What's with the Blue Paint?
It's not paint at all. Matter of fact if paint was used the house would deteriorate really fast. Malaysia is very humid especially during the hot rainy season and paint will keep moisture in the walls which is not good.
The color is an indigo blue powdered dye from India and helps keep the home porous. In a nutshell this means that the mansion stays cool during the day and warm at night. So there's no need for air conditioning or heaters that waste electricity.
The only downside is after a very heavy rainfall a fresh coat of powder had to be applied to the mansion again.
In a way, Cheong Fatt Tze's home is what we modern folks today call 'green' for being environment friendly.
A Mansion Built on the Principles of Feng Shui
Back in the days Feng Shui was not about moving your furniture around and poof a million dollars falls onto your lap. What we find mostly in bookshelves and on the Internet is a bastardized form of Feng Shui making people believe that the subject is just a bunch of mystic nonsense.
Feng Shui is about living in harmony with your natural environment. Cheong Fatt Tze's home contains all 5 earth elements in his home:
- Water - Which can be found in his open courtyard
- Metal - Is in the custom made columns brought over from Glasgow Scotland placed on all 4 corners of the courtyard. Plus there are copper pipes in the walls collecting rainwater from the roof to the mansion.
- Wood - Is all around in the framework of the mansion
- Air - The mansion has 7 courtyards and large doors, some aligned for maximum air circulation.
- Fire - The biggest source of fire is the sun that comes down right through the courtyard. Cheong bought out all the homes surrounding his so that no one could build a taller structure that would shade the mansion.
The mansion was designed by the top Feng Shui masters of the time. Their major role was to focus the maximum amount of positive energy into the mansion. This energy is called Chi and we can either focus it which is good or block which is not good.
Of all the homes Cheong owns in Asia, this particular mansion in Penang was where he decided to raise his children. So of course it was of utmost importance that this home would be designed the best that it could be to benefit everyone living under its roof. There are total of 38 rooms and 7 courtyards so there was plenty of space for a large family.

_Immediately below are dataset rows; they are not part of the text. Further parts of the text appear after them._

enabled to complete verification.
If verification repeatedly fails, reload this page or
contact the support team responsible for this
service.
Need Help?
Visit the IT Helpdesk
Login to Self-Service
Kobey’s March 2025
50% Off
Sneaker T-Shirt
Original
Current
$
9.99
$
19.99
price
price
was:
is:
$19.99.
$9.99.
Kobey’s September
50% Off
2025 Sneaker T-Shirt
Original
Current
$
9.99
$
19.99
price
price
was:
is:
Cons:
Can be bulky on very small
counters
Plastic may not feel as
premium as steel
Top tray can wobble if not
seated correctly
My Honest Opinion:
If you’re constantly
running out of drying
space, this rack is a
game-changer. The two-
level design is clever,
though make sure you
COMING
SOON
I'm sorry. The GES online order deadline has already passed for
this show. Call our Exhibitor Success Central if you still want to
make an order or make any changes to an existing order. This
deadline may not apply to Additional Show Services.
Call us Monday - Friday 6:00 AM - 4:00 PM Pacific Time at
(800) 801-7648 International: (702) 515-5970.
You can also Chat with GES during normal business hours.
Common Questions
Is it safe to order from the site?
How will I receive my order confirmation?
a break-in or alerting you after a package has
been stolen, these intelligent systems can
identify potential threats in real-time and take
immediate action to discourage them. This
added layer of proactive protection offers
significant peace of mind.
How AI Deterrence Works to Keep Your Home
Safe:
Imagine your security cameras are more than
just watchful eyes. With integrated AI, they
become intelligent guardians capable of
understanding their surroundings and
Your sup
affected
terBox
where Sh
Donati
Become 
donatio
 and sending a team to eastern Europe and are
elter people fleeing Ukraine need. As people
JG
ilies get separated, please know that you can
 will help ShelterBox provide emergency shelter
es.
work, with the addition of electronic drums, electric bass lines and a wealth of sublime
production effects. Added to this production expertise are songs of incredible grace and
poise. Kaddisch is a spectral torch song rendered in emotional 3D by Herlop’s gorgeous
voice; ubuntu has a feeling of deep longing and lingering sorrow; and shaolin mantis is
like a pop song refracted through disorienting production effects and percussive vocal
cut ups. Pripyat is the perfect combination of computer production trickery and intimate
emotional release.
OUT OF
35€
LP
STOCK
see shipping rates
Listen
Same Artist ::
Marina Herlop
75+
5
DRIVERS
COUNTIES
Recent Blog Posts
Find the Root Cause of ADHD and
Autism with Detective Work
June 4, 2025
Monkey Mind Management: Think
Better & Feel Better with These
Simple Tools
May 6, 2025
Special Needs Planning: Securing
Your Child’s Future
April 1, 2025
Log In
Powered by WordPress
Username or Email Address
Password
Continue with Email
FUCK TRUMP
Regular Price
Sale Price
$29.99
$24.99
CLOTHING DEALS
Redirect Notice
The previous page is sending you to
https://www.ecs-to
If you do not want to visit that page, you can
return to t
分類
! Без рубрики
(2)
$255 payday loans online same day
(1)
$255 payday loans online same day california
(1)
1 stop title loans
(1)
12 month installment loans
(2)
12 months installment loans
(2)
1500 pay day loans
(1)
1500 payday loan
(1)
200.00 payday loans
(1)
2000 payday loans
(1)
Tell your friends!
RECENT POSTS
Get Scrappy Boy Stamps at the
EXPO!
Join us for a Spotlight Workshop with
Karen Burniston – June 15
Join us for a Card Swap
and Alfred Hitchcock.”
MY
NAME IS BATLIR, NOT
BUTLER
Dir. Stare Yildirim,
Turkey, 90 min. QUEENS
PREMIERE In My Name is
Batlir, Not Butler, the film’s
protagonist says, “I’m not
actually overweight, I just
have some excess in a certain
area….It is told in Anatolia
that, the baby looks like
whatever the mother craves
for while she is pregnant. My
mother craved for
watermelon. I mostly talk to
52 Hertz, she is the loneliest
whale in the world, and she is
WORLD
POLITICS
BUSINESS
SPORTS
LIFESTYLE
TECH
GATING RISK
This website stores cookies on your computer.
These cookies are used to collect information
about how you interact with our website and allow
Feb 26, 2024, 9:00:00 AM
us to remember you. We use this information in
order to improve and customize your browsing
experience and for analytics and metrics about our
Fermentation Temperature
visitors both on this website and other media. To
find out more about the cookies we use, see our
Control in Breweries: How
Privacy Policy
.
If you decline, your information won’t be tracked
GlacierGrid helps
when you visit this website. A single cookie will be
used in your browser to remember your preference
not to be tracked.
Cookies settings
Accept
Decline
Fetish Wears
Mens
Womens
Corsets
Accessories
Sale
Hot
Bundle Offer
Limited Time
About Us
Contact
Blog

And it probably worked. Cheong had 8 wives to contend with not to mention numerous concubines. With so many business ventures to deal with and wives to contend with harmony was a priority.
Personally I don't know if Feng Shui really works or not. But I do feel better whenever my room is clean and cleared of clutter.
Love to Give - Cheong Fatt Tze the Philanthropists
Take a look at those 4 Chinese characters in the lower left corner of the photo - translated it means 'Love to Give'. I can't read Chinese but that's what my informative tour guide said. Tze helped build and fund schools with his fortune all over the region. And if memory serves me right he also funded the construction of the first hospital in Penang as well.
When Choeng Fatt Tze died he was remembered as a businessman and a statesman linking China and the West. He was so respected by his Western peers of the time that the British and Dutch ordered flags at half-mast on word of his death. But it was Cheong's landmark achievement of generosity and kindness to region of Southeast Asia, where he built his fortune after coming from humble beginnings that everyone should really remember.
He left his home in Guangdong China as a young poor man and was buried back in the same home as an industrialist, renaissance man and caring philanthropists.